He realized he wasn’t going to accomplish much running down the roads as he was. The narrow road only meant he had nowhere to dodge, and the creature didn’t seem to be any slower despite the columns and structures of stone it was barreling through.

And there was no way in hell he could outrun it.

The terrain here was not to his advantage, and he both rued and lamented that he’d tried to game the system by leaving the obviously-marked boss arena.

He took a sharp turn at the first intersection he came to, and he regretted it instantly. The creature tracked his turn, smashing through buildings on a beeline towards him, even though he was out of sight. It burst out of the front of one of the buildings he’d investigated earlier, sending empty metal vats flying into the street before it.

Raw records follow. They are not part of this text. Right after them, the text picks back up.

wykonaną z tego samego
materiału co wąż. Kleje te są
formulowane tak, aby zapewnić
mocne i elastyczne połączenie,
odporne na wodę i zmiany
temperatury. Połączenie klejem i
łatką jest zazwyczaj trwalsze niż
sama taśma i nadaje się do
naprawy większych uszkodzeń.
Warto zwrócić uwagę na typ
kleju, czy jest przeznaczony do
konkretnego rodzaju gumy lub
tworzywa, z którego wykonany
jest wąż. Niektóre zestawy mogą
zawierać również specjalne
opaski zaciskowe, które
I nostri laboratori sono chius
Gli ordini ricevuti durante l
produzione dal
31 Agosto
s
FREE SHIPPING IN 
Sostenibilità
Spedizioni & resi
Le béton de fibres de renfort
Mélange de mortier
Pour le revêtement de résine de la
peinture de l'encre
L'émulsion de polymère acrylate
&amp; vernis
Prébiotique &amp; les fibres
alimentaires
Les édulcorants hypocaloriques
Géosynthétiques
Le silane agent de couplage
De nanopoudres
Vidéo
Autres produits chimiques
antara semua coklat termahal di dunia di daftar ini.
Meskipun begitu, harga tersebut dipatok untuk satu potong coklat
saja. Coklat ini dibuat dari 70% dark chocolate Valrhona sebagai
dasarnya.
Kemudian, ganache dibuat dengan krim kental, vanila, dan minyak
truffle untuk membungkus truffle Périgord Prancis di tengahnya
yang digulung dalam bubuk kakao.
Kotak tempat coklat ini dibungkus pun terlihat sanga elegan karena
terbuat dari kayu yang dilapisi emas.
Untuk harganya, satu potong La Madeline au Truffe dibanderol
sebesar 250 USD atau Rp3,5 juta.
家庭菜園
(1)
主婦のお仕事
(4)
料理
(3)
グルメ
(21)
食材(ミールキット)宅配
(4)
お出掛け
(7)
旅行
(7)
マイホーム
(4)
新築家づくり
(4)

Kaldalis instinctively popped his Jump cooldown and bounded forward, spurred on by the thundering of his heart in his chest.

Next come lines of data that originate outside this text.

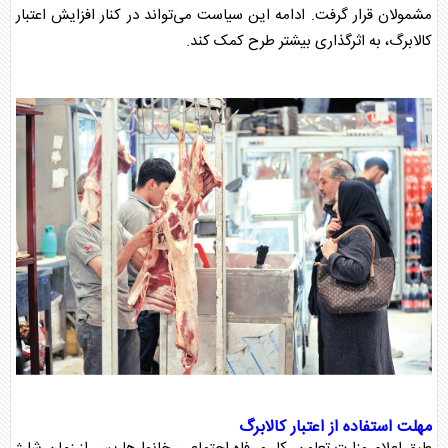
مشمولان قرار گرفت. ادامه این سیاست می‌تواند در کنار
افزایش اعتبار
کالابرگ
، به اثرگذاری بیشتر طرح کمک کند.
مهلت استفاده از اعتبار
کالابرگ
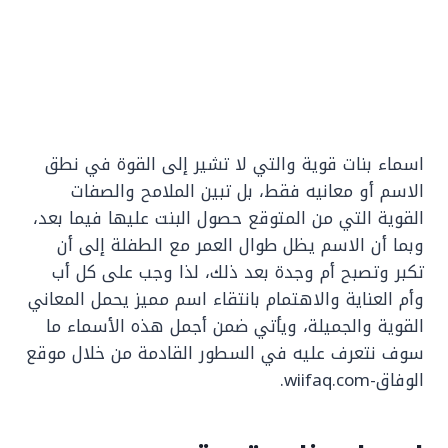
اسماء بنات قوية والتي لا تشير إلى القوة في نطق
الاسم أو معانيه فقط، بل تبين الملامح والصفات
القوية التي من المتوقع حصول البنت عليها فيما بعد،
وبما أن الاسم يظل طوال العمر مع الطفلة إلى أن
تكبر وتصبح أم وجدة بعد ذلك، لذا وجب على كل أب
وأم العناية والاهتمام بانتقاء اسم مميز يحمل المعاني
القوية والجميلة، ويأتي ضمن أجمل هذه الأسماء ما
سوف نتعرف عليه في السطور القادمة من خلال موقع
الوفاق-wiifaq.com.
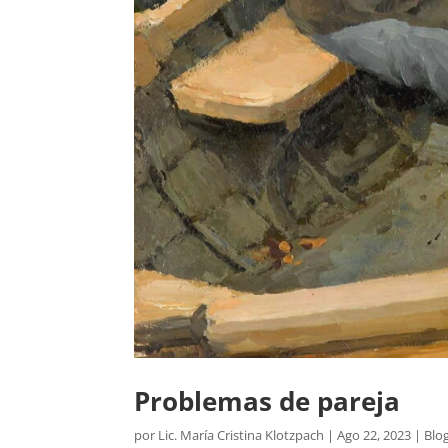
Problemas de pareja
por
Lic. María Cristina Klotzpach
|
Ago 22, 2023
|
Blo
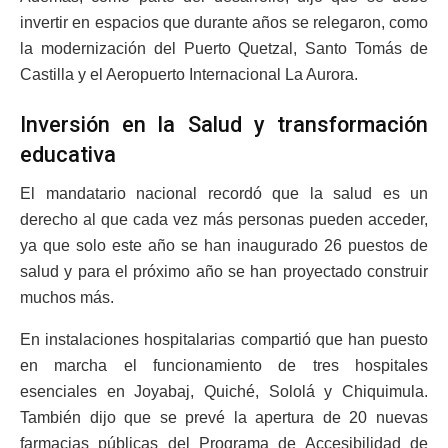
invertir en espacios que durante años se relegaron, como
la modernización del Puerto Quetzal, Santo Tomás de
Castilla y el Aeropuerto Internacional La Aurora.
Inversión en la Salud y transformación
educativa
El mandatario nacional recordó que la salud es un
derecho al que cada vez más personas pueden acceder,
ya que solo este año se han inaugurado 26 puestos de
salud y para el próximo año se han proyectado construir
muchos más.
En instalaciones hospitalarias compartió que han puesto
en marcha el funcionamiento de tres hospitales
esenciales en Joyabaj, Quiché, Sololá y Chiquimula.
También dijo que se prevé la apertura de 20 nuevas
farmacias públicas del Programa de Accesibilidad de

“I shouldn’t have left the courtyard!” he yelled. “I get it now! That’s the boss arena! You don’t like being outside of it! Let’s just put aside our differences and head back there, okay?”

His words fell on deaf antennae and the beast let out a clicking roar. It rumbled down the road towards him, still in a full charge. Kaldalis made use of his Jump ability, keeping pace with the charge in leaps and bounds. He didn’t want to force it to slam into another impassable barrier like the rubble it had struck earlier; he didn’t know how he would deal with one of those red orbs spawning now, in these tight quarters.

If he could avoid seeing them at all, that would be the most prudent move.

The beast charged on, heedless of the obstacles. Kaldalis ran through one of those little parks with the stone tablets. The creature had no respect for the adventures of speedy otter man who defied science and put out fires by running really fast. It just crashed through it.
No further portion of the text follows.